=== Extracted entries ===

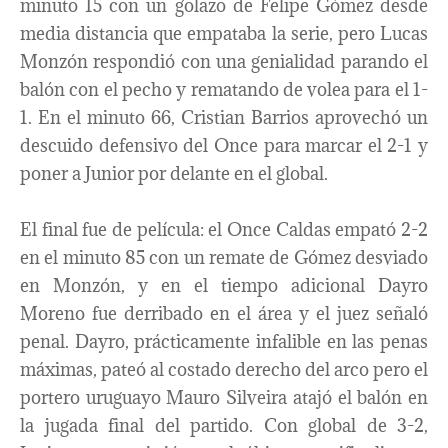
minuto 15 con un golazo de Felipe Gómez desde
media distancia que empataba la serie, pero Lucas
Monzón respondió con una genialidad parando el
balón con el pecho y rematando de volea para el 1-
1. En el minuto 66, Cristian Barrios aprovechó un
descuido defensivo del Once para marcar el 2-1 y
poner a Junior por delante en el global.
El final fue de película: el Once Caldas empató 2-2
en el minuto 85 con un remate de Gómez desviado
en Monzón, y en el tiempo adicional Dayro
Moreno fue derribado en el área y el juez señaló
penal. Dayro, prácticamente infalible en las penas
máximas, pateó al costado derecho del arco pero el
portero uruguayo Mauro Silveira atajó el balón en
la jugada final del partido. Con global de 3-2,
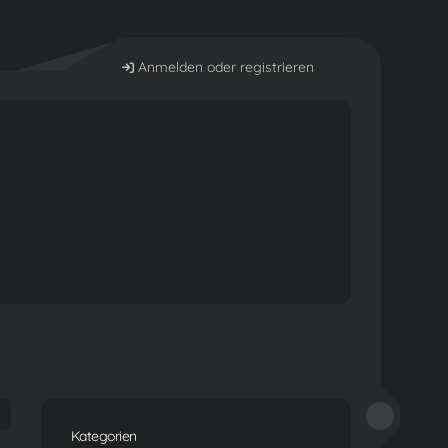
Anmelden oder registrieren
Kategorien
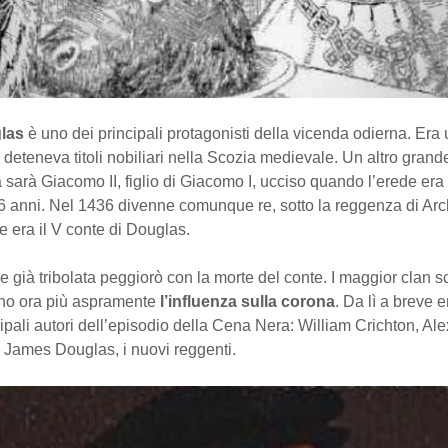
las
è uno dei principali protagonisti della vicenda odierna. Era 
 deteneva titoli nobiliari nella Scozia medievale. Un altro grand
 sarà Giacomo II, figlio di Giacomo I, ucciso quando l’erede era
6 anni. Nel 1436 divenne comunque re, sotto la reggenza di Arc
 era il V conte di Douglas.
e già tribolata peggiorò con la morte del conte. I maggior clan s
no ora più aspramente
l’influenza sulla corona
. Da lì a breve 
cipali autori dell’episodio della Cena Nera: William Crichton, Al
 James Douglas, i nuovi reggenti.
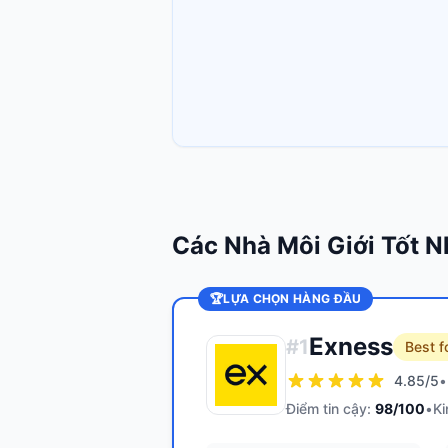
Các Nhà Môi Giới Tốt N
🏆
LỰA CHỌN HÀNG ĐẦU
Exness
#
1
Best f
4.85
/5
•
Điểm tin cậy:
98
/100
•
Ki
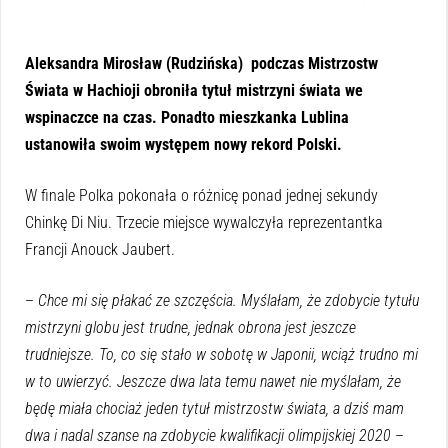
1x
Aleksandra Mirosław (Rudzińska) podczas Mistrzostw
Świata w Hachioji obroniła tytuł mistrzyni świata we
wspinaczce na czas. Ponadto mieszkanka Lublina
ustanowiła swoim występem nowy rekord Polski.
W finale Polka pokonała o różnicę ponad jednej sekundy
Chinkę Di Niu. Trzecie miejsce wywalczyła reprezentantka
Francji Anouck Jaubert.
–
Chce mi się płakać ze szczęścia. Myślałam, że zdobycie tytułu
mistrzyni globu jest trudne, jednak obrona jest jeszcze
trudniejsze. To, co się stało w sobotę w Japonii, wciąż trudno mi
w to uwierzyć. Jeszcze dwa lata temu nawet nie myślałam, że
będę miała chociaż jeden tytuł mistrzostw świata, a dziś mam
dwa i nadal szanse na zdobycie kwalifikacji olimpijskiej 2020
–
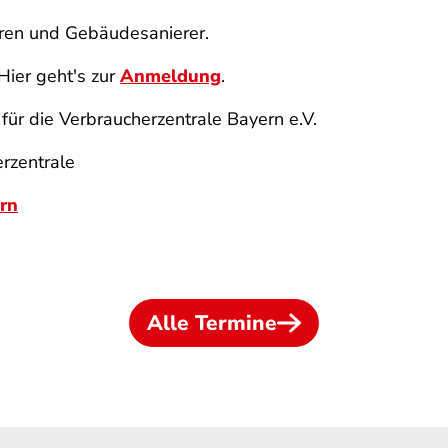
erren und Gebäudesanierer.
Hier geht's zur
Anmeldung
.
 für die Verbraucherzentrale Bayern e.V.
rzentrale
rn
Alle Termine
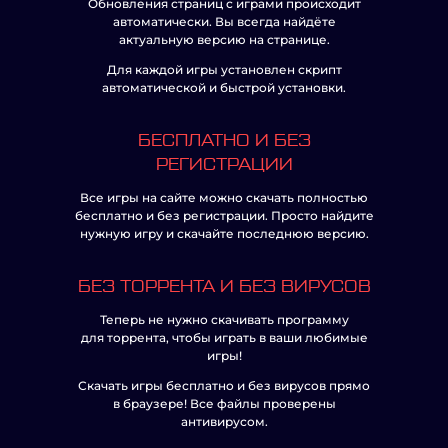
Обновления страниц с играми происходит
автоматически. Вы всегда найдёте
актуальную версию на странице.
Для каждой игры установлен скрипт
автоматической и быстрой установки.
БЕСПЛАТНО И БЕЗ
РЕГИСТРАЦИИ
Все игры на сайте можно скачать полностью
бесплатно и без регистрации. Просто найдите
нужную игру и скачайте последнюю версию.
БЕЗ ТОРРЕНТА И БЕЗ ВИРУСОВ
Теперь не нужно скачивать программу
для торрента, чтобы играть в ваши любимые
игры!
Скачать игры бесплатно и без вирусов прямо
в браузере! Все файлы проверены
антивирусом.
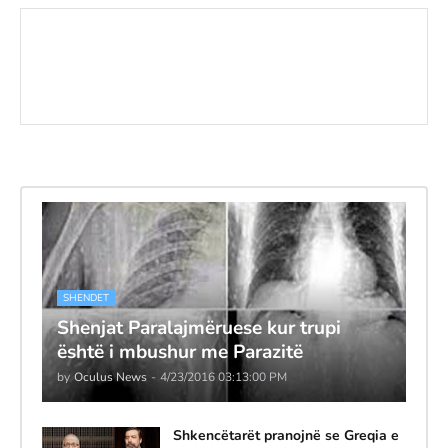
SHENDET
Shenjat Paralajmëruese kur trupi
është i mbushur me Parazitë
by
Oculus News
-
4/23/2016 03:13:00 PM
Shkencëtarët pranojnë se Greqia e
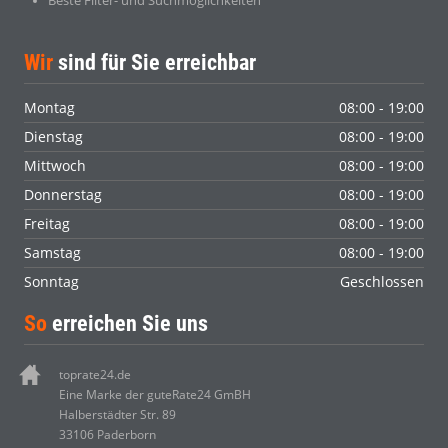
Beste Filter- und Suchmöglichkeiten
Wir
sind für Sie erreichbar
Montag
08:00 - 19:00
Dienstag
08:00 - 19:00
Mittwoch
08:00 - 19:00
Donnerstag
08:00 - 19:00
Freitag
08:00 - 19:00
Samstag
08:00 - 19:00
Sonntag
Geschlossen
So
erreichen Sie uns
toprate24.de
Eine Marke der guteRate24 GmBH
Halberstädter Str. 89
33106 Paderborn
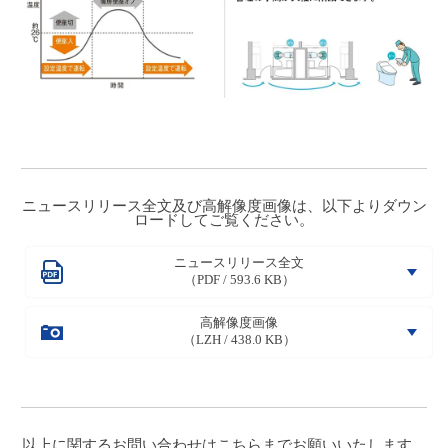
ニュースリリース全文及び高解像度画像は、以下よりダウン
ロードしてご覧ください。
ニュースリリース全文
（PDF / 593.6 KB）
高解像度画像
（LZH / 438.0 KB）
以上に関するお問い合わせは
こちら
までお願いいたします。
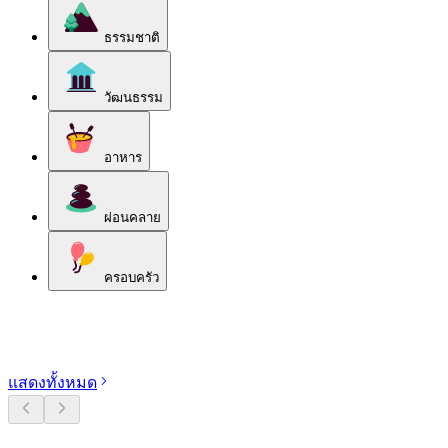
ธรรมชาติ
วัฒนธรรม
อาหาร
ผ่อนคลาย
ครอบครัว
สำรวจหมวดหมู่
แสดงทั้งหมด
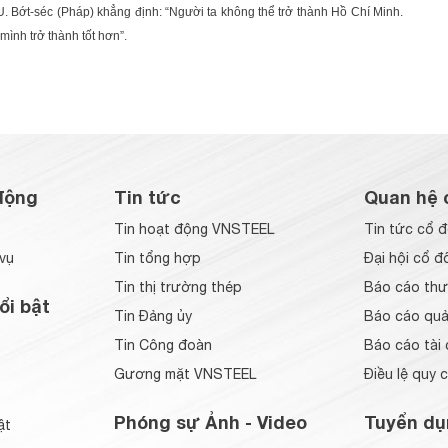
 Bớt-séc (Pháp) khẳng định: “Người ta không thể trở thành Hồ Chí Minh.
ình trở thành tốt hơn”.
động
Tin tức
Quan hệ 
Tin hoạt động VNSTEEL
Tin tức cổ 
vụ
Tin tổng hợp
Đại hội cổ đ
Tin thị trường thép
Báo cáo thư
ổi bật
Tin Đảng ủy
Báo cáo quản
Tin Công đoàn
Báo cáo tài 
Gương mặt VNSTEEL
Điều lệ quy 
Phóng sự Ảnh - Video
Tuyển dụ
ật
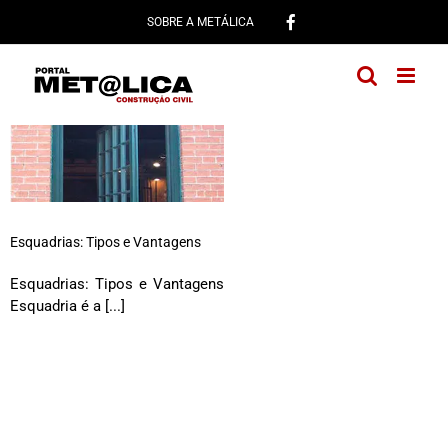
Ir
SOBRE A METÁLICA
para
o
conteúdo
Esquadrias: Tipos e Vantagens
Esquadrias: Tipos e Vantagens
Esquadria é a [...]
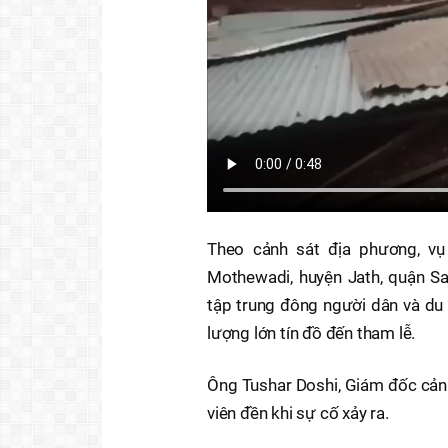
Theo cảnh sát địa phương, vụ 
Mothewadi, huyện Jath, quận San
tập trung đông người dân và du
lượng lớn tín đồ đến tham lễ.
Ông Tushar Doshi, Giám đốc cảnh
viên đền khi sự cố xảy ra.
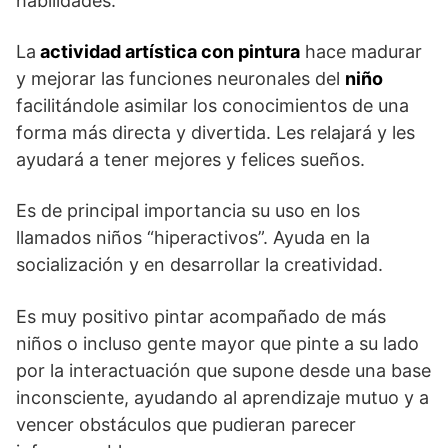
habilidades.
La
actividad artística con pintura
hace madurar
y mejorar las funciones neuronales del
niño
facilitándole asimilar los conocimientos de una
forma más directa y divertida. Les relajará y les
ayudará a tener mejores y felices sueños.
Es de principal importancia su uso en los
llamados niños “hiperactivos”. Ayuda en la
socialización y en desarrollar la creatividad.
Es muy positivo pintar acompañado de más
niños o incluso gente mayor que pinte a su lado
por la interactuación que supone desde una base
inconsciente, ayudando al aprendizaje mutuo y a
vencer obstáculos que pudieran parecer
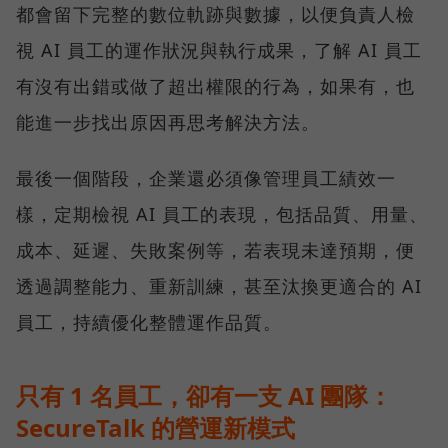
都會留下完整的數位軌跡與數據，以便負責人檢
視 AI 員工的運作狀況與執行成果，了解 AI 員工
有沒有出錯或做了超出權限的行為，如果有，也
能進一步找出原因再思考解決方法。
最後一個階段，企業還必須像管理員工績效一
樣，定期檢視 AI 員工的表現，包括品質、用量、
成本、延遲、失敗案例等，若表現未達預期，便
透過調整能力、重新訓練，甚至汰換更適合的 AI
員工，持續優化整體運作品質。
只有 1 名員工，卻有一支 AI 團隊：
SecureTalk 的營運新模式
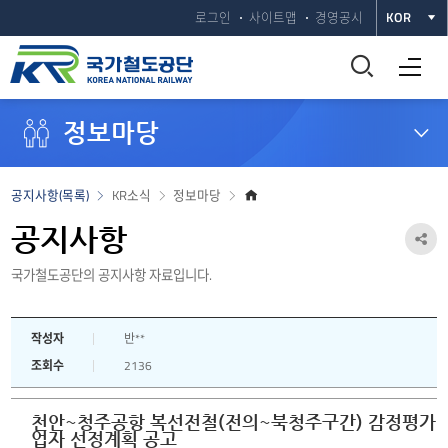
로그인
사이트맵
경영공시
KOR
통
전체메뉴 열기
합
정보마당
검
색
홈
공지사항(목록)
KR소식
정보마당
으
창
로
공지사항
공
열
국가철도공단의 공지사항 자료입니다.
유
하
기
작성자
반**
기
조회수
2136
열
기
천안~청주공항 복선전철(전의~북청주구간) 감정평가
업자 선정계획 공고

===

Using the listing above, count how many lines contain the word "świata" and, please, write only that number.

- **Solution for this exercise**:
2